OFX Import Matching Problem
Jack
ostroffjh at users.sourceforge.net
Sun Jun 23 16:08:33 BST 2019
On 2019.06.23 03:56, Thomas Baumgart wrote:
> On Samstag, 22. Juni 2019 23:33:43 CEST Jack wrote:
>
>> Minor point - I hope you mean default category (rather than account)
>> for a payee.
> >
>> Primarily, I'm just trying to think of cases that might end up with
>> unintended consequences, such as your current problem, after the
>> change Thomas made in January. I'm also partly just talking out
>> loud, to make sure I understand how things work, as I often discover
>> is not the case. One thing I was not framing correctly in my mind
>> is that a split transaction has only one payee, but multiple
>> categories. You are asking (do I have this right?) to choose the
>> matching transaction not based on total amount of the transaction,
>> but the closest amount (within a specified time limit) for a
>> category specified in the configuration for the payee. Given the
>> newly imported transaction is not yet split, are you trying to match
>> the total amount of the new transaction to the amount of the
>> specified category in past transactions? (Or am I further off the
>> mark than I thought?)
>
> This may get clearer for you if you start thinking in splits. Each
> (non-zero and balanced) transaction has at least two splits: one for
> the account and at least one for a category. The imported new
> transaction only has one split (as the category is yet unknown). So
> what KMyMoney does is to take a list of transactions filtered by
> payee and account (which means: transactions that have a split with
> the payee in that account. It would even work if each split of a
> transaction can have a different payee, which exists as wish list
> item). Amount comparison of the new and existing transactions happens
> on the split referencing the account (which in fact is what you refer
> to as the total amount). Anything else would not really work.
Thanks, that does give me a much better picture than I had.
>
> The old implementation (prior to my January change) looked for a
> transaction in that list that has the exact same amount and copied
> the categories that were assigned.

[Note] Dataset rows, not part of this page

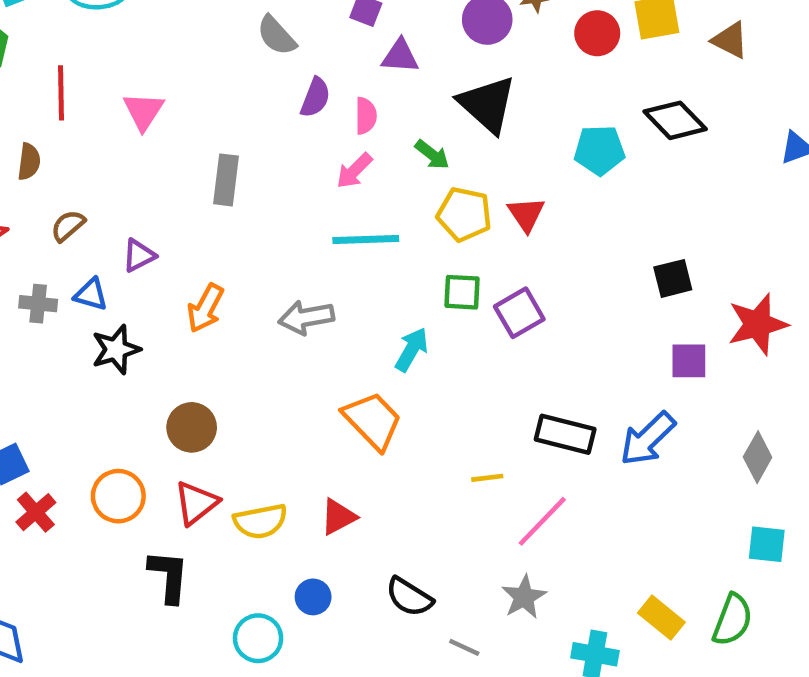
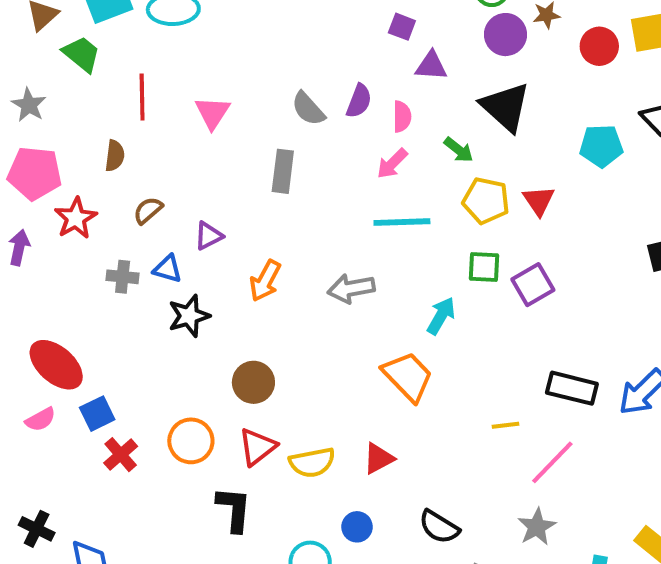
gray semicircle: (276, 36) -> (308, 109), moved

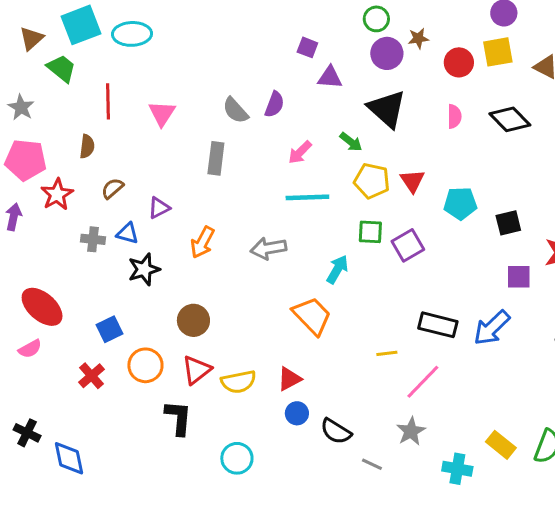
pink semicircle: (402, 117) -> (454, 116), moved
cyan pentagon: (601, 146) -> (460, 203), moved
blue square: (97, 414) -> (109, 329), moved
blue circle: (357, 527) -> (297, 413), moved

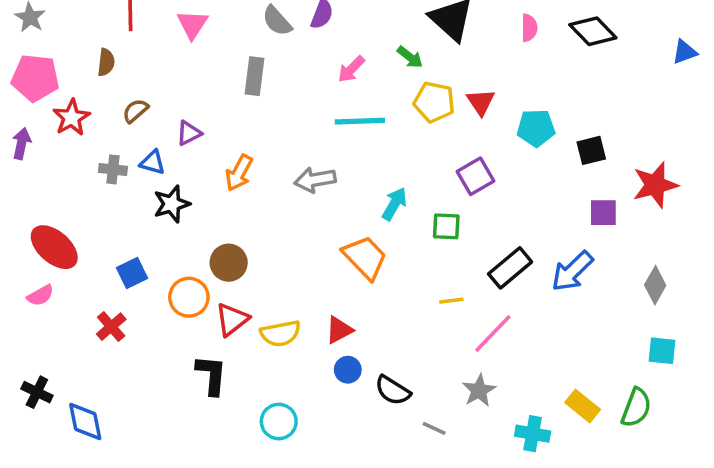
green square: (370, 232) -> (446, 226), moved
black rectangle: (438, 325) -> (510, 268), turned -54
orange circle: (145, 365) -> (189, 297), moved

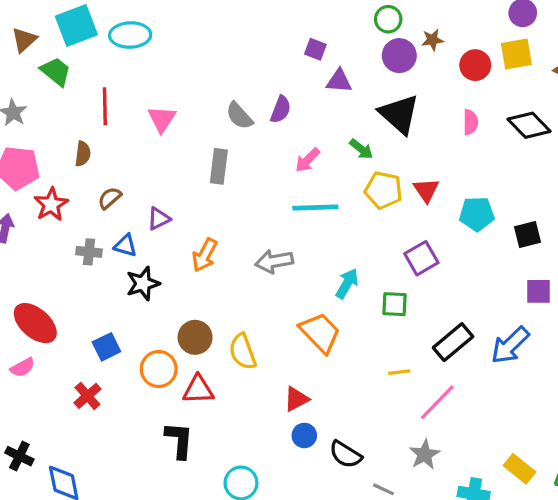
red triangle: (232, 320) -> (198, 390), turned 36
yellow semicircle: (280, 333) -> (243, 352), moved, turned 81

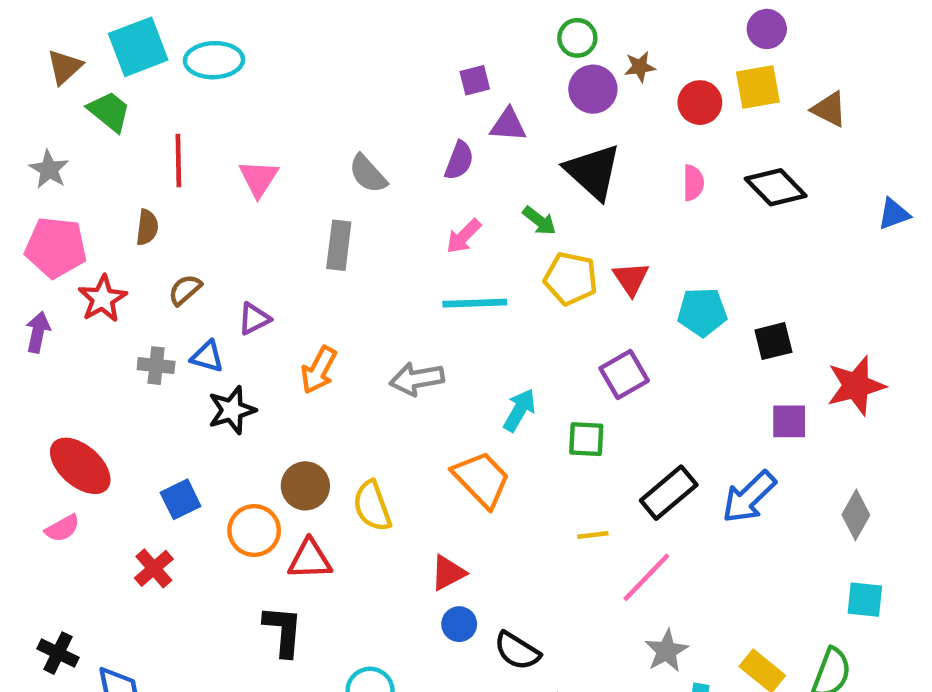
purple square: (315, 49) -> (475, 80), turned -35
purple semicircle: (281, 109) -> (459, 160), moved
gray star: (425, 454) -> (666, 651), moved

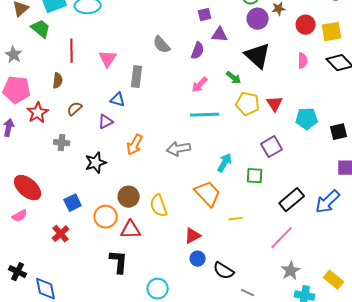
yellow square: (758, 87) -> (332, 32), moved
gray semicircle: (368, 174) -> (162, 45), moved
gray rectangle: (339, 245) -> (137, 77), moved
blue triangle: (207, 357) -> (118, 100), moved
yellow line: (593, 535) -> (236, 219), moved

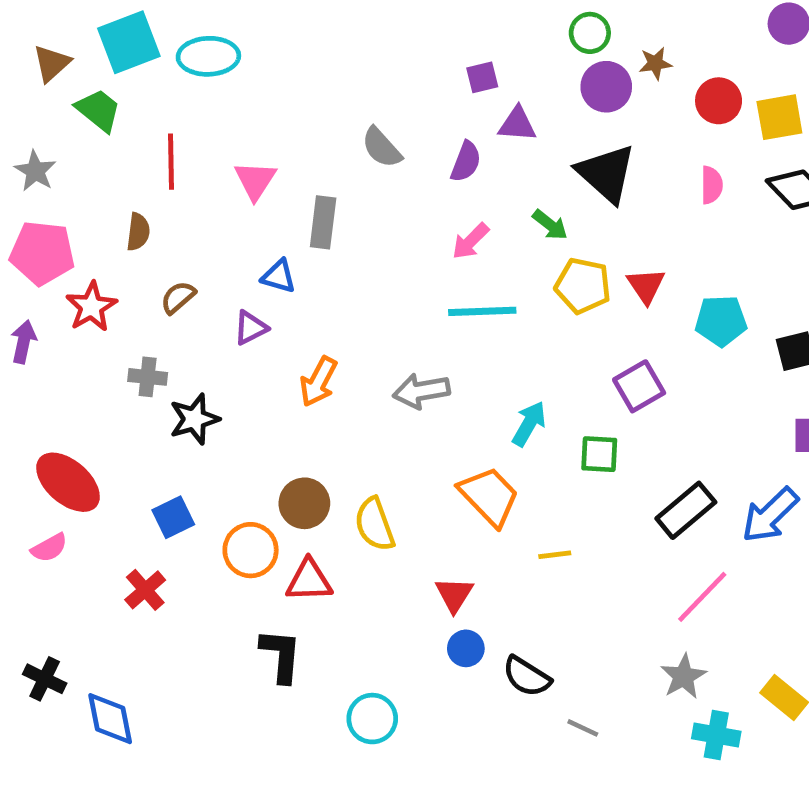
black star: (96, 163) -> (194, 419), moved
red triangle: (193, 236) -> (454, 595), turned -30
pink line: (282, 238) -> (702, 597), moved

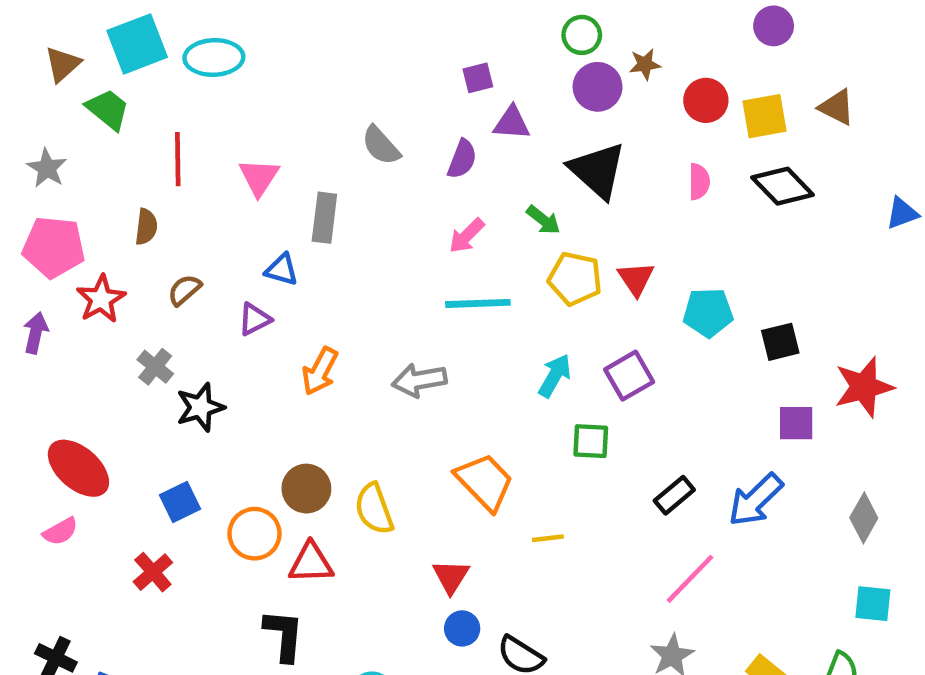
gray cross: (148, 377) -> (155, 367), turned 33
cyan arrow: (529, 424) -> (555, 376), moved
black rectangle: (686, 510) -> (674, 495), size x0.7

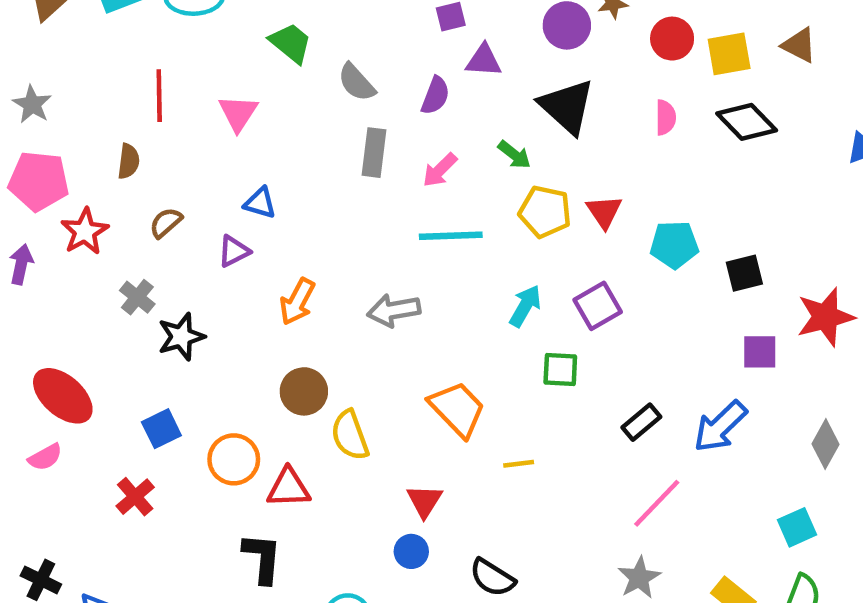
green trapezoid: (108, 109) -> (291, 43), moved
gray rectangle: (324, 218) -> (374, 153), moved
brown circle: (306, 489) -> (304, 391), moved
cyan square: (873, 604) -> (797, 527), moved, turned -30
blue circle: (462, 628) -> (411, 551), moved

In case no transaction with the
> exact same amount exists, it simply took the last one entered for
> that payee.
>
> This is what bugged me with two alternating transactions from the
> same payee with different amounts each month: it took the wrong one
> most of the time. Hence my change, which now works as follows:
>
> KMyMoney looks for a transaction in the list filtered by payee and
> account that has the exact same amount and copies the categories that
> were assigned. In case no transaction with the exact same amount
> exists, it simply takes the one with the smallest difference in
> amount for that payee. While doing so, it goes back to day one of
> your data in that account.
>
> Brendan now asks to limit this search further by adding a date filter
> which should be configurable on a per payee basis.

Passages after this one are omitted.